Auto Subtitles - The Essentials

Last updated: April 30, 2026

asset_BuvNBSAPuCrYCNh9jy87TrAN_A professional, clean banner in the style of a digital design blueprint, viewed from an overhead perspective on a light-colored desk. The central element is a stylized video player in.png

Auto Subtitles by Scenario turns speech in your video into text that appears on screen, timed to what people say. You get a finished file you can post, pitch, or drop into an edit without a separate captioning app.

Overview

Upload a video and the tool listens to the audio track, writes what it hears, and draws the lines on your footage. You stay in control of readability: font, size, colors, and whether each line sits on a solid bar or uses an outline so the picture still shows through.

You can keep the spoken language or translate the whole track to English. You can also steer word choices with an optional short text hint if you use special names or jargon. When you are done, download a new video in MP4, MOV, or WebM that already includes the captions.

What It Does

Burns captions into the video file so they always show, even on platforms that hide separate caption tracks
Times lines to the audio so text appears when people speak
Lets you style text and backgrounds for phones, trailers, and noisy viewing environments
Offers automatic language detection or a manual language pick
Lets you either transcribe in the original language or translate speech into English
Exports a new video in MP4, MOV, or WebM with your chosen look

How to Use It

Start with your video

Every run needs an input video. Clear speech and a clean audio track produce the cleanest captions. Heavy music or crowd noise can make lines less precise, so plan a quick pass after the first export if the audio is rough.

Make the text readable

Choose a font family and size that match where people will watch. Larger type and high contrast help on small screens. Scenario ships a solid list of common fonts so you can match a brand look without leaving the app.

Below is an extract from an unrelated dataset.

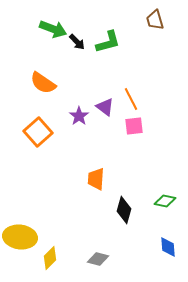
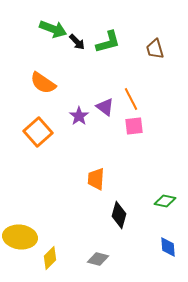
brown trapezoid: moved 29 px down
black diamond: moved 5 px left, 5 px down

Style colors and backgrounds

Pick the main text color and the border color. Then choose how the border shows up. One mode draws an outline and optional shadow so viewers still see the scene behind the letters. The other mode draws a filled box behind the text, which can help when the background is busy. You can also soften the border or box with a transparency slider so the picture peeks through.

Set how carefully the tool listens

Under the hood, Scenario uses an automatic speech engine with several strength presets, from very light to very deep. Lighter presets run faster and use lighter usage. Deeper presets can catch tricky audio or accents better, and may cost more usage. Pick the smallest preset that still sounds accurate to you, then step up only if you hear mistakes.

Language and translation

Leave the language field empty when you want the app to guess the spoken language. Enter a short language code when you already know it, which can help with mixed or noisy clips. Use transcribe when you want subtitles in the same language people speak. Use translate when you want every line rewritten in English for an international cut.

Optional vocabulary hint

If you have product names, character names, or niche terms, add a short optional prompt so the first pass leans toward the words you actually use. Keep it concrete and short.

Keep each line a comfortable length

You can cap how many seconds a single caption stays on screen and how many characters fit on one line. Shorter cues help people read on TikTok-style vertical video. Longer cues can work for slower narration. If you skip these limits, Scenario picks sensible defaults and splits on natural pauses when it can.

Export quality and file type

Compression level balances file size against picture sharpness: lower numbers mean a sharper file and a larger download, higher numbers mean a smaller file with softer detail. Pick MP4, MOV, or WebM depending on what your editor or platform expects.

Examples

Social vertical with bold captions

A 9:16 product demo where viewers scroll with sound off.

Goal: High contrast and large type
Border: Outline style so the product stays visible
Segments: Shorter on-screen time and fewer characters per line

Trailer with cinematic narration

A 16:9 teaser with a single voiceover.

Task: Transcribe in the original language
Listening preset: Step up one level if names or soft speech drop words
Optional hint: Add character and place names in one line

Global team interview

A conversation in another language that your English stakeholders must follow.

Task: Translate to English
Language: Set manually if auto-detect struggles with code-switching
Border: Opaque box if the background is busy

Tips for Better Results

Export a short test first. Run one minute of audio before you commit a long file. Fix listening level and styling before you spend full usage.
Write the optional hint like a cheat sheet. List proper nouns and unusual spellings in plain text so the first pass matches your brand.
Favor outline mode for scenic footage. Let viewers see the environment while they read.
Use the opaque box for noisy backgrounds. Busy shots make thin outlines harder to read.
Tighten line length for fast speech. Quick dialogue reads better when each caption holds fewer words.
Match export format to your editor. Pick MP4 for broad compatibility, MOV for many pro timelines, WebM when your pipeline asks for it.

Known Limitations

Burned-in text is permanent in the pixels. You cannot toggle captions off in the exported file. Keep a copy of the original video if you need a clean master.
Accuracy depends on audio quality. Loud music, echo, or overlapping speakers can create wrong words. Plan time to regenerate with a stronger listening preset or a manual language lock.
Translation mode targets English. It is built for turning speech into English subtitles, not for arbitrary language pairs.
Access. This model may be gated by your Scenario plan. If a run fails, check workspace access and limits.